Océanos de fuego (Hidalgo, 2003) de Joe Johnston

  27 Marzo 2020

...corre libre

oceanos-de-fuego-1En el mejor de los casos, Joe Johnston es considerado un «artesano» capaz de utilizar eficazmente efectos especiales según la escuela de Lucas o Spielberg y de cuya filmografía se pueden destacar (por decir algo) Jumanji o Parque Jurásico 3.

Sin embargo, los intrépidos reporteros de Encadenacos no nos desanimamos fácilmente y tras haber sufrido lo que prometía ser un «divertido comic llevado a la gran pantalla» de cierto director cuyas genialidades postmodernas se me siguen escapando y habiendo encontrado la primera entrega de su última creación un engendro vomitivo, pretencioso y aburrido (por si no pilláis, me refiero a Kill Bill), me dispuse a  ver esta cinta de aventuras sin más...

El relato se basa en la vida de Frank T. Hopkins, un vaquero especializado en carreras de larga distancia que en su día fue considerado una leyenda viva. El comienzo de la película retrata hábilmente las cualidades del personaje como jinete fuera de serie, así como los rasgos de una personalidad atormentada por dilemas existenciales y profundamente afectada por la matanza de indios de Wounded Knee.

Al igual que ocurrió con otros mitos del salvaje Oeste que tras una época  de esplendor se vieron abocados a la decadencia, un cansado Hopkins se incorpora al ambulante espectáculo de Buffalo Bill. Durante una de las representaciones, es invitado a participar en la fabulosa carrera de casi 5.000 kilómetros a través de los desiertos de Siria, Irak y Arabia: los océanos de fuego.

La participación de Hopkins en la carrera, a lomos de su caballo mustang Hidalgo, les convierte a ambos en una curiosa diana, cargada de morbo, para todo tipo de burlas y amenazas por parte de los demás participantes.

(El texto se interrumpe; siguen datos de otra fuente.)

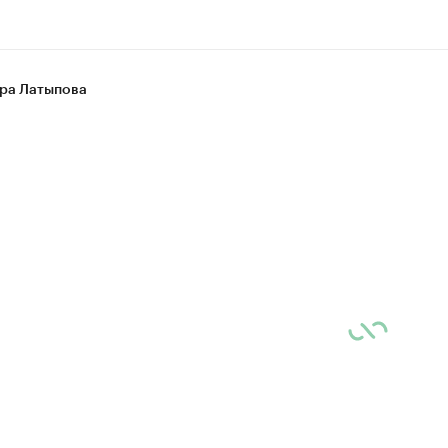
ра Латыпова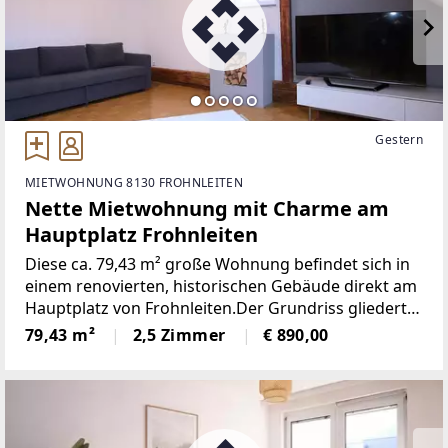
Gestern
MIETWOHNUNG 8130 FROHNLEITEN
Nette Mietwohnung mit Charme am
Hauptplatz Frohnleiten
Diese ca. 79,43 m² große Wohnung befindet sich in
einem renovierten, historischen Gebäude direkt am
Hauptplatz von Frohnleiten.Der Grundriss gliedert
sich in einen Vorraum mit Zugang zu WC und
79,43 m²
2,5 Zimmer
€ 890,00
Abstellraum. Im Anschluss folgt der Essbereich mit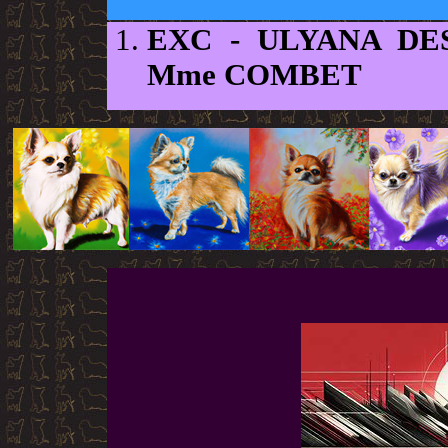
EXC
- ULYANA DE
Mme COMBET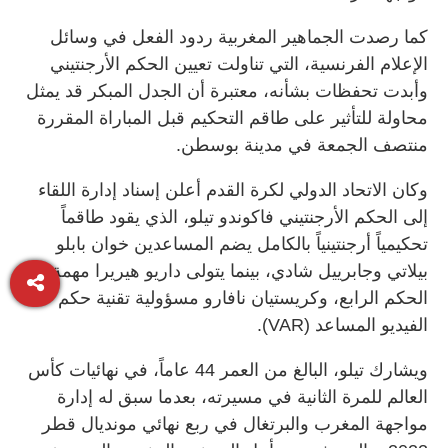
كما رصدت الجماهير المغربية ردود الفعل في وسائل
الإعلام الفرنسية، التي تناولت تعيين الحكم الأرجنتيني
وأبدت تحفظات بشأنه، معتبرة أن الجدل المبكر قد يمثل
محاولة للتأثير على طاقم التحكيم قبل المباراة المقررة
منتصف الجمعة في مدينة بوسطن.
وكان الاتحاد الدولي لكرة القدم أعلن إسناد إدارة اللقاء
إلى الحكم الأرجنتيني فاكوندو تيلو، الذي يقود طاقماً
تحكيمياً أرجنتينياً بالكامل يضم المساعدين خوان بابلو
بيلاتي وجابرييل شادي، بينما يتولى داريو هيريرا مهمة
الحكم الرابع، وكريستيان نافارو مسؤولية تقنية حكم
الفيديو المساعد (VAR).
ويشارك تيلو، البالغ من العمر 44 عاماً، في نهائيات كأس
العالم للمرة الثانية في مسيرته، بعدما سبق له إدارة
مواجهة المغرب والبرتغال في ربع نهائي مونديال قطر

Sin duda alguna, el llamativo equipo parece tener todas las de perder y la carrera, además de una cuestión de honor, se convierte en una dura lucha por la supervivencia. Vaya, que si jinete y caballo no se sentían del todo cómodos en un ya muy decadente salvaje Oeste de finales del siglo XIX, tampoco pertenecen al no menos salvaje Oriente medio.

En este afán por sobrevivir se encuentra el tema principal del relato que en un western clásico implicaría necesariamente un viaje iniciático y que en Océanos de fuego se traduce por un recorrido de autoaceptación y de redención personal que realizará el protagonista a lo largo del desierto.

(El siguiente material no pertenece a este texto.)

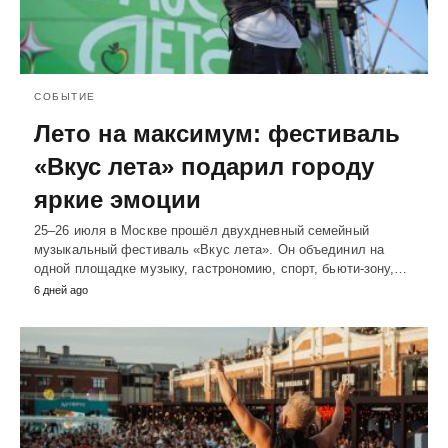
СОБЫТИЕ
Лето на максимум: фестиваль
«Вкус лета» подарил городу
яркие эмоции
25–26 июля в Москве прошёл двухдневный семейный
музыкальный фестиваль «Вкус лета». Он объединил на
одной площадке музыку, гастрономию, спорт, бьюти-зону,…
6 дней ago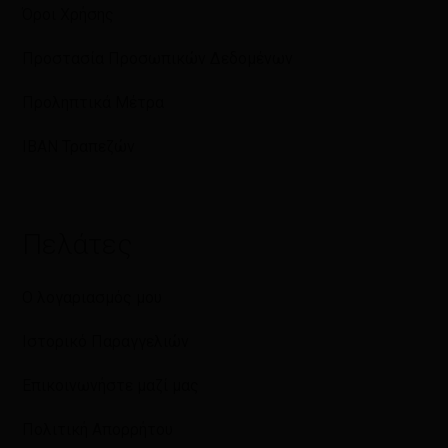
Όροι Χρήσης
Προστασία Προσωπικών Δεδομένων
Προληπτικά Μέτρα
IBAN Τραπεζών
Πελάτες
Ο λογαριασμός μου
Ιστορικό Παραγγελιών
Επικοινωνήστε μαζί μας
Πολιτική Απορρήτου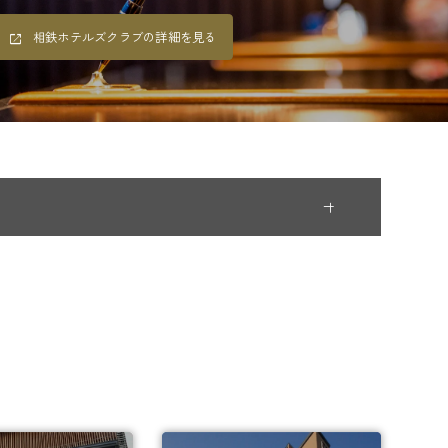
相鉄ホテルズクラブの詳細を見る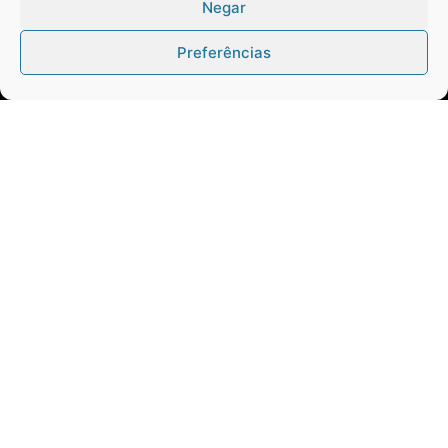
Negar
DO BAÚ
FOTOS & VÍDEOS
Preferências
QUEM SOMOS
CONTATO
Twitter
Clique para aceitar os cookies marketing
Tweets by Contraponto_jor
e ativar este conteúdo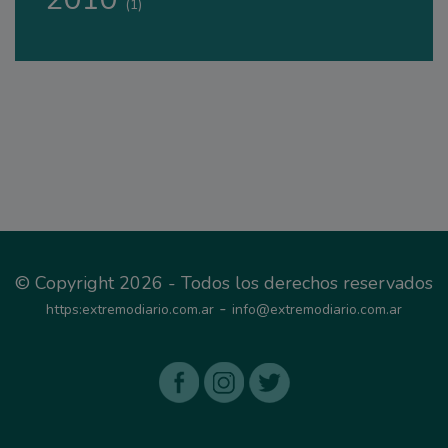
(1)
© Copyright 2026 - Todos los derechos reservados
-
https:extremodiario.com.ar
info@extremodiario.com.ar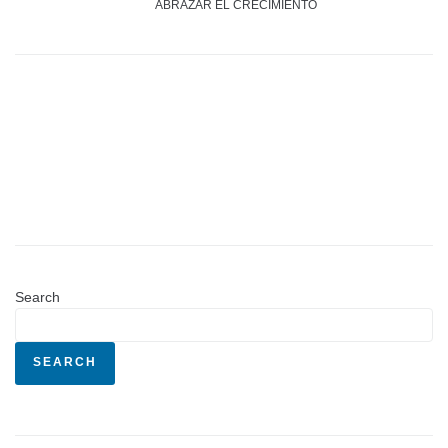
ABRAZAR EL CRECIMIENTO
Search
SEARCH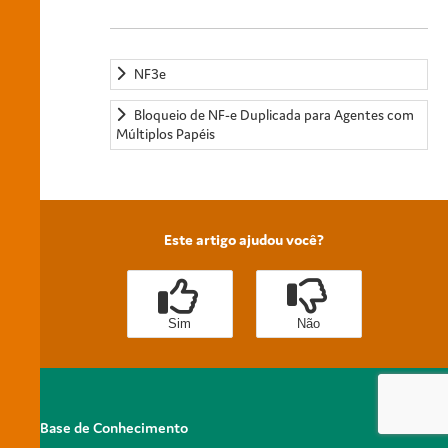
NF3e
Bloqueio de NF-e Duplicada para Agentes com
Múltiplos Papéis
Este artigo ajudou você?
Sim
Não
Base de Conhecimento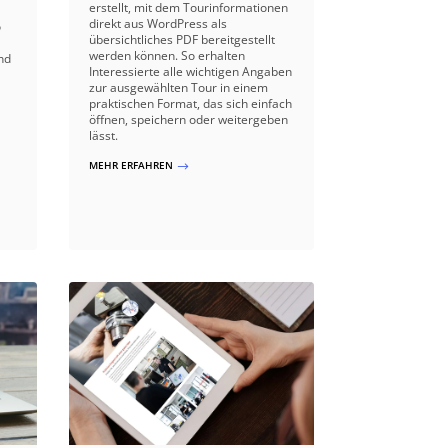
erstellt, mit dem Tourinformationen
direkt aus WordPress als
o
übersichtliches PDF bereitgestellt
werden können. So erhalten
nd
Interessierte alle wichtigen Angaben
zur ausgewählten Tour in einem
praktischen Format, das sich einfach
öffnen, speichern oder weitergeben
lässt.
MEHR ERFAHREN
$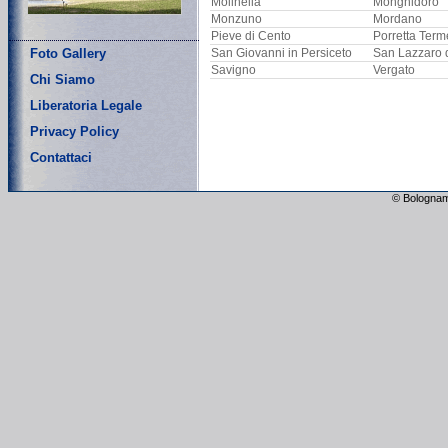
Molinella
Monghidoro
Monzuno
Mordano
Pieve di Cento
Porretta Term
Foto Gallery
San Giovanni in Persiceto
San Lazzaro 
Savigno
Vergato
Chi Siamo
Liberatoria Legale
Privacy Policy
Contattaci
© Bolognam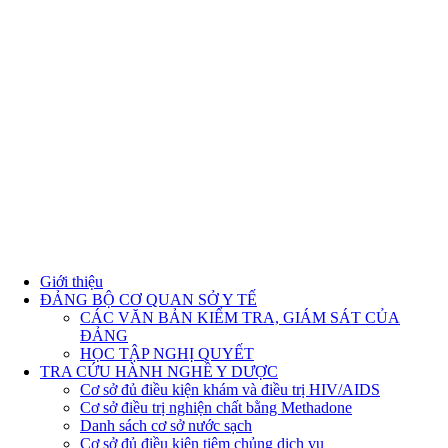
Giới thiệu
ĐẢNG BỘ CƠ QUAN SỞ Y TẾ
CÁC VĂN BẢN KIỂM TRA, GIÁM SÁT CỦA
ĐẢNG
HỌC TẬP NGHỊ QUYẾT
TRA CỨU HÀNH NGHỀ Y DƯỢC
Cơ sở đủ điều kiện khám và điều trị HIV/AIDS
Cơ sở điều trị nghiện chất bằng Methadone
Danh sách cơ sở nước sạch
Cơ sở đủ điều kiện tiêm chủng dịch vụ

Bien es cierto que Johnston lleva a cabo una narración más que correcta, según la manera clásica, con unos personajes que se mueven dentro de patrones ya establecidos y que no nos proporciona grandes sorpresas ni innovaciones. No obstante, el resultado es una película digna y muy entretenida. La cinta tiene un ritmo casi impecable y el casting de los distintos personajes está acertadísimo. Viggo Mortensen destaca por su extraordinaria presencia que además sirve de excelente apoyo a su estupenda labor de actor.

La elección de paisajes por donde transcurre la carrera es espectacular, pero inevitablemente el sol del desierto hace que sueñe con lo que podrían haber hecho David Lean y su equipo de Lawrence de Arabia... De todas formas, destacaría una escena hacia el final, en la que Hopkins y su caballo están al límite de sus fuerzas (el protagonista delirando) así como la etapa que pasan en el circo de Buffalo Bill.

Considerando que la película funciona muy bien en su conjunto (entretenida, sin pretensiones) y dada la escasez de cintas que verdaderamente sean para todos los públicos, recomiendo Océanos de fuego y revindico el cine de aventuras ¡de calidad, por favor!